Mind The Gap! · Reality

Turning Cats Into Kittens.

A cat enjoying human company.
My Misho enjoying a tummy rub.

This is my cat, Misho. He’s adorable, not just because he’s fluffy, but because he’s friendly. Very friendly.

It’s only been some 150 years since cats have been seen as being the stuff of house pets. Before that, they were simply there to keep the place free of rats and mice, either in the home or on the farm. They would have to fend for themselves, but in those times, there were far more mice around. Cities as we know them – concrete, tarmac and solid brick walls were barely known back then and mice could be something of a problem.

Not for a cat, of course; those mice meant dinner, or would at least keep them the livelier side of starvation. But that is life for a wild animal, especially a predator. Their life is one of opportunity and hunger, a life where a cat’s whiskers and its ability to wake at the least rustle are essential. It’s either that, or starve. Those who believe in evolution will see this as how animals adapt; and it is true that the fittest do survive. However it is always the weakest are those that find themselves predated on. In this respect, the theory of evolution is based on an inversion of the reality displayed in nature.

For the herbivore, life is less hungry, but their problem is that there might be a predator behind every tree. For them, their attention is everything, along with a good set of legs.

If you’re in the wild, you need to be awake. You don’t need to think, because the instincts of the animal take care of that – predator and predated alike.

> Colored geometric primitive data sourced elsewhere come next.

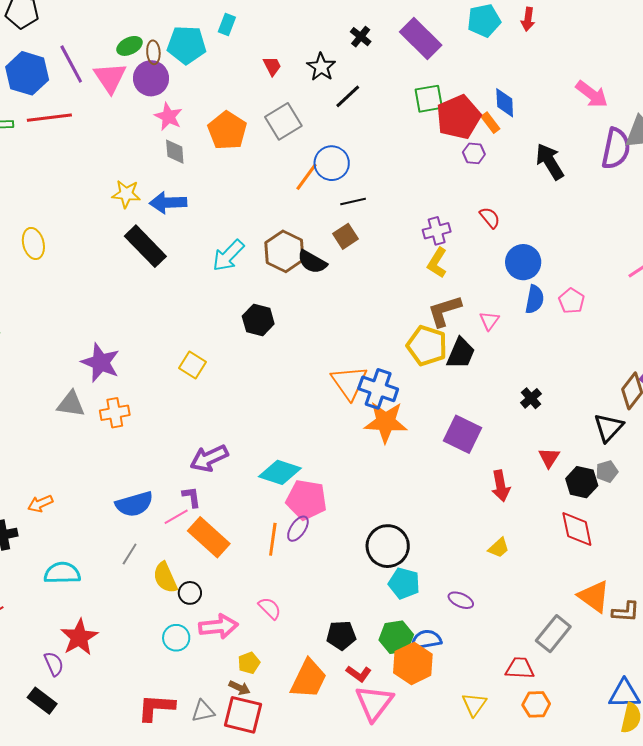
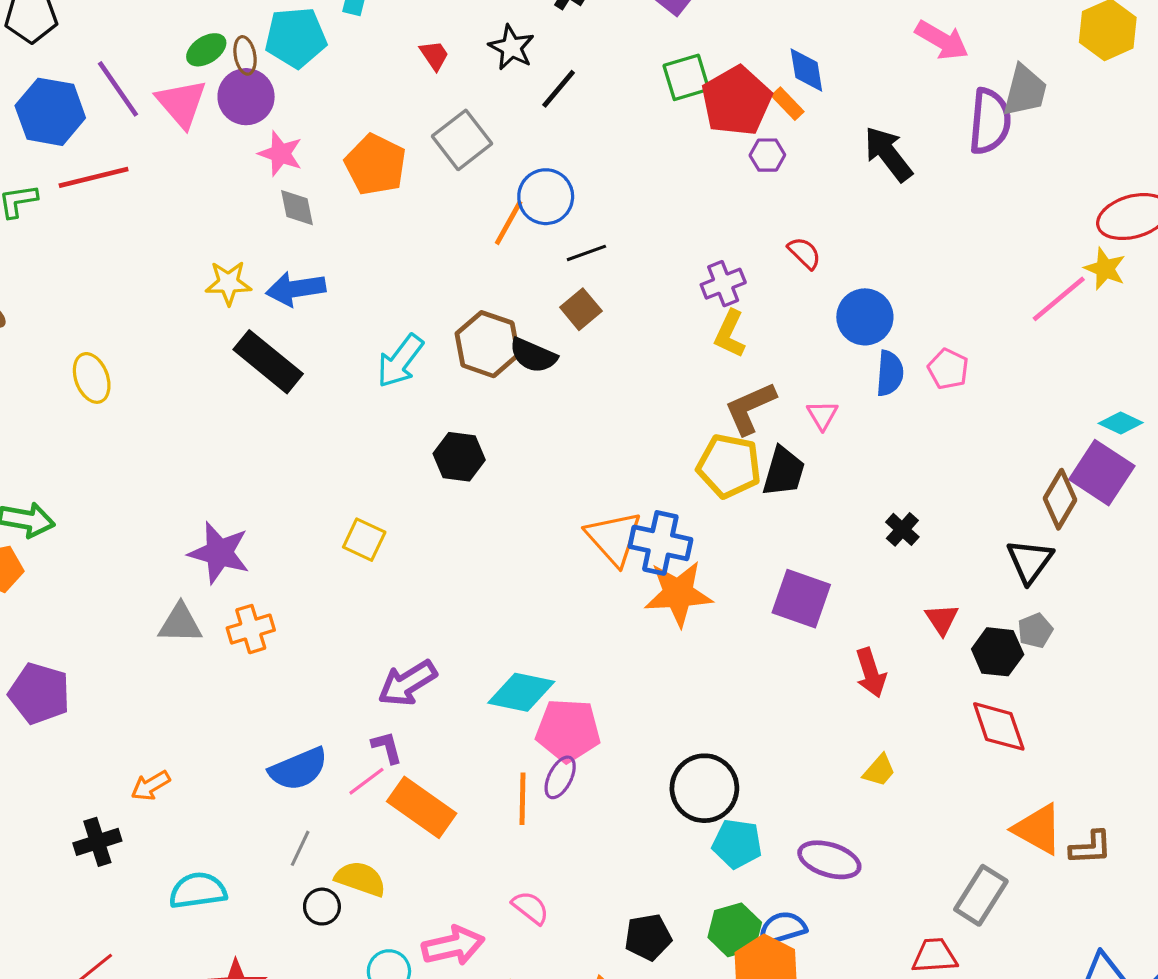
yellow semicircle: (165, 578) -> (360, 879), turned 140
black circle: (190, 593) -> (322, 907), moved
purple ellipse: (461, 600) -> (829, 860), size x1.5

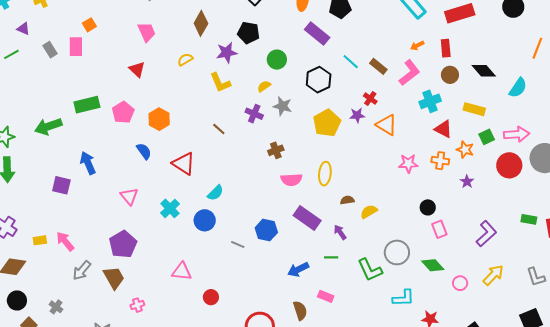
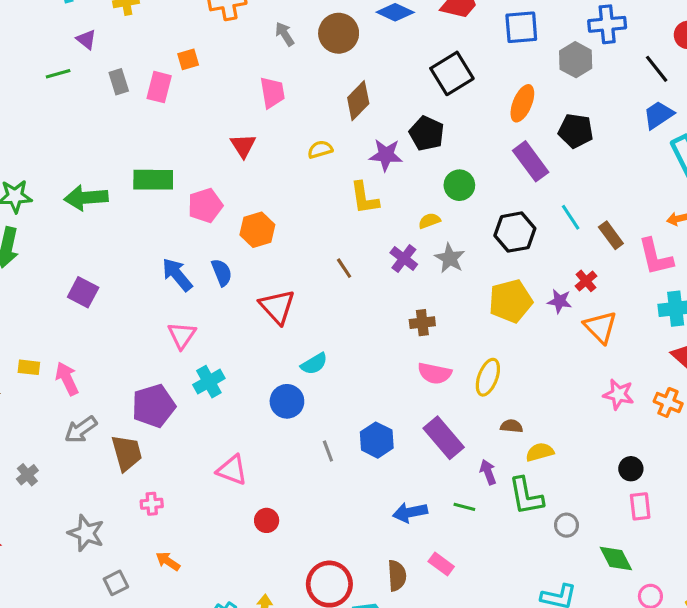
pink L-shape: (409, 73) -> (656, 257), turned 100
blue arrow: (88, 163) -> (177, 275), moved, turned -30
cyan cross: (170, 208) -> (209, 382), moved
gray line: (238, 245) -> (328, 451), turned 32
gray circle: (397, 252) -> (566, 525), size x0.6
green L-shape: (370, 270) -> (526, 496), moved

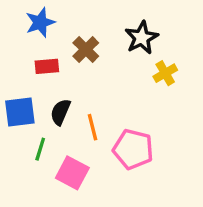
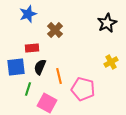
black star: (142, 38) -> (107, 23), moved
red rectangle: (47, 66) -> (32, 48), moved
yellow cross: (165, 73) -> (111, 62), moved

So What’s All This About Kittens?

I have looked briefly at the life of a wild animal, but my thoughts about kittens were raised when I was trying to work out why Misho pummelled me in bed with his front paws. It’s not as if I minded it too much, some owners do. Mind you, his claws on my cotton covers led me to add a thick woollen blanket. I guess that kittens don’t have claws? Because what Misho was doing was behaving like a kitten.

When a cat does the ‘two step’ as I call it, that is to say, the cat is pushing with its front paws alternately, it is actually engaging in a behaviour that stimulates the milk in its mother’s breast.

You can imagine that a beast in the wild will simply not have the time or energy to waste on such trivia. With life on the edge, all a cat can be is directed towards its survival. So what leads a cat away from this? Well, of course, we do.

A cat that is taken into our home is not expected to be a creature that bites and scratches at every opportunity. That doesn’t mean that a domesticated cat will automatically stop scratching or biting, but it does mean that with the regular meals pets get, this is no longer behaviour that is associated with survival.

Cats And Dogs.

Regular meals and a roof over its head means that a cat can relax. If one is to domesticate an animal properly, you can’t treat a cat as you might a dog – or a cow like a pig. When a cat wags its tail, this means something quite different from the wagging of a dog’s tail: ignore this and expect to be scratched. The correct food, the correct conditions are all required if the animal is to be satisfied. An animal cannot choose, it can only respond in the manner to which it is accustomed through its nature.

It’s well known in farming circles that a good herdsman will get more milk from his cattle. The same thing is being practiced here: the good herdsman will look after the needs of the cows in a way that a poor one will not. Economics is, at heart, based on realities of this kind.

Good husbandry is rather more than just giving an animal regular meals. This implies that the human has to look beyond their own desires from their pet or their charges, but look to those of the animal they are caring for. Whilst a cat cannot speak, it does have its body language, a language that speaks of its natural behaviour. Acting outside this implies that something is wrong – either it’s ill or you’re doing something it doesn’t like.

Which is often the point where a cat will start scratching and biting.

All the cat is doing is telling you that you’re doing something wrong, and a wise owner will look to themselves to find out what they are doing to provoke this response. After all, it’s in a cat’s nature to react in this way to certain stimuli: if those stimuli are present, the cat will act accordingly. In a house, the manner in which the occupants live – the owners of the cat – will have a direct influence on the behaviour of their cat.

Misho, in this respect, is a five year old kitten.